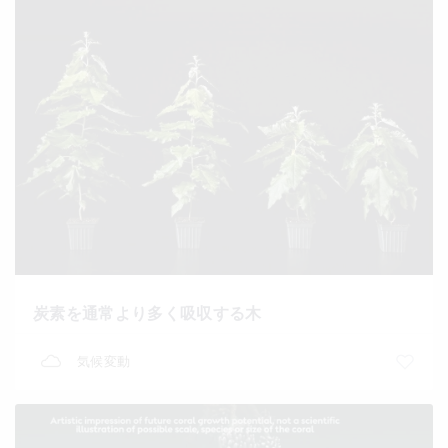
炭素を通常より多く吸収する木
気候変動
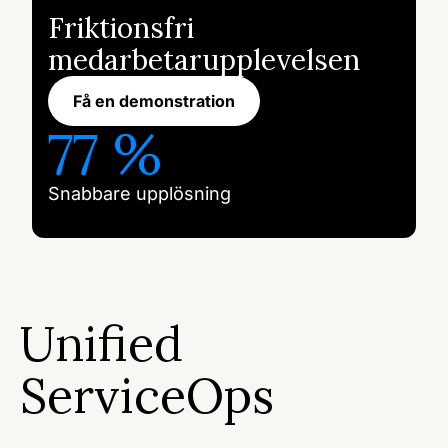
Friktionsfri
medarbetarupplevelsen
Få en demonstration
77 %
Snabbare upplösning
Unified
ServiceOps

*****

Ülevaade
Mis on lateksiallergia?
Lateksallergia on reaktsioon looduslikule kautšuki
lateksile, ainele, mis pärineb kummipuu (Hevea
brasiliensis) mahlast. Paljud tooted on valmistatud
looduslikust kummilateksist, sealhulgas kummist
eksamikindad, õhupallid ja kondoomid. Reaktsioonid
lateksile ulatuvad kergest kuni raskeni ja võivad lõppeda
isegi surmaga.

*****

* **Your goal**: For this exercise, gather every line of the data that contains the word "lateksile".

* **Problem solution**:
lateksile, ainele, mis pärineb kummipuu (Hevea
lateksile ulatuvad kergest kuni raskeni ja võivad lõppeda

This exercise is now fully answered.